Modulation of SOCS3 in macrophages can enhance the clearance of dying cells in inflammation

Macrophages, from the Latin meaning “big eaters”, are key cells of the immune system that have the ability to scan tissues in the body and engulf and destroy invading pathogens. They also play a housekeeping role, to maintain and restore tissue homeostasis by clearing apoptotic (dying) cells that would otherwise lead to secondary post apoptotic necrosis and inflammation. If apoptotic cell clearance is defective, it can lead to the development of autoimmune or inflammatory diseases. Therapeutic approaches designed to enhance clearance of apoptotic cells could therefore improve the resolution of inflammation and associated disorders.

Fig. 1. Depletion of SOCS3 gene expression enhances the uptake of apoptotic (dying) cell clearance by macrophages.

Our recent work demonstrates that one molecule that resides inside macrophages, Suppressor of Cytokine Signalling 3 (SOCS3), plays an important role in controlling the pathways driving uptake of dying apoptotic cells by macrophages.  SOCSS proteins are key feedback inhibitor molecules modulating the inflammatory activities of macrophages and SOCS3 in particular is rapidly upregulated by human macrophages exposed to inflammatory conditions. When the SOCS3 gene was blocked using short interfering siRNA technology, it enhanced the ability of macrophages to engulf apoptotic cells. As well as this, by using video microscopy, we showed that the total number of apoptotic cell targets that were taken up by each macrophage increased. These two observations suggest that targeting SOCS3 in vivo would improve the clearance of apoptotic cells at sites of inflammation to encourage the healing and resolution process

One potential explanation for the enhanced uptake of apoptotic cells by SOCS3 depleted macrophages was that macrophages became more mobile and interacted at a greater rate with their target. Using the same microscopy movies, we studied how the macrophages moved, again with and without SOCS3 gene expression. However, the speed, total distance travelled and directionality (area covered) did not differ significantly in cells with or without SOCS3. This suggested that differences in macrophage engulfment rate would relate to events controlling the actin cytoskeleton structural scaffolding within the macrophages that dictates how well their target become consumed.  When we analysed the activity of signalling elements inside the macrophages without SOCS3, we observed changes in specific signalling molecules (PI3K/Rac1/F-actin) that drive the engulfment process, indicating that the SOCS3 depleted macrophage can alter its shape more efficiently thus providing a mechanism for the ability of SOCS3 deleted macrophages to show better uptake.

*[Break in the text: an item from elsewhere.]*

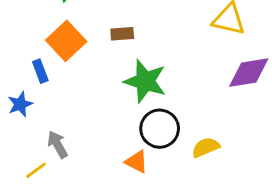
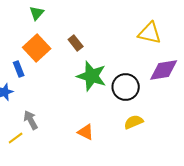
brown rectangle: (122, 34) -> (76, 43), turned 56
black circle: (160, 129) -> (126, 87), moved

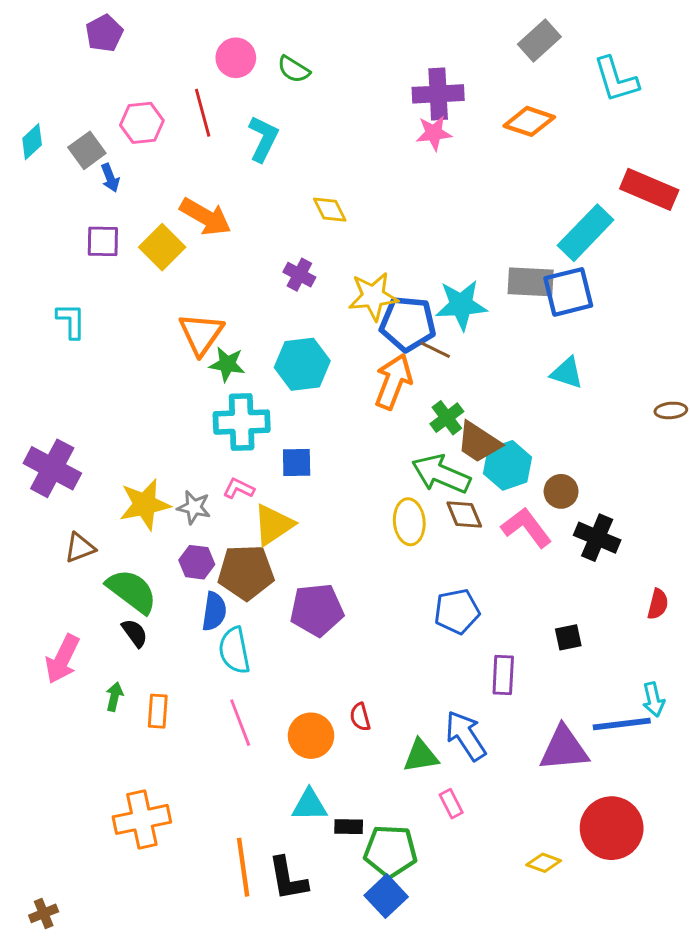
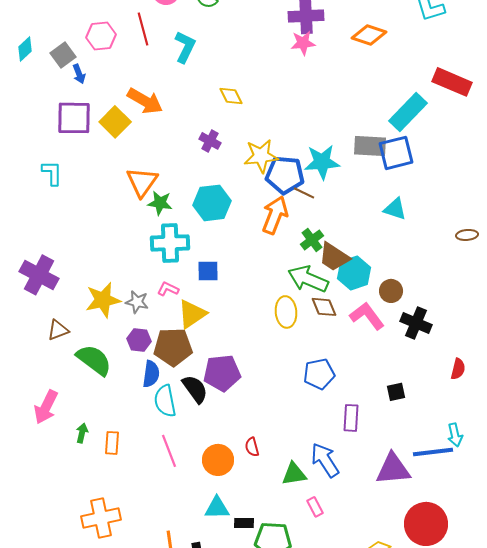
purple square: (103, 241) -> (74, 118), size x1.5
black semicircle: (135, 633) -> (195, 389), moved, size x1.4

To conclude, we have found that if the intracellular signalling regulator, SOCS3, is blocked in macrophages, they will be less inflammatory and be better at clearing dying cells and debris from inflammatory sites within tissue. Therefore strategies for SOCS3 modulation offer an opportunity for drug targeting to both restrict inflammatory responses and additionally to accelerate phagocytic clearance and resolution of inflammation. This would be important for diseases such as atherosclerosis or in chronic wounds where inflammation and defective clearance of apoptotic cells play a significant part.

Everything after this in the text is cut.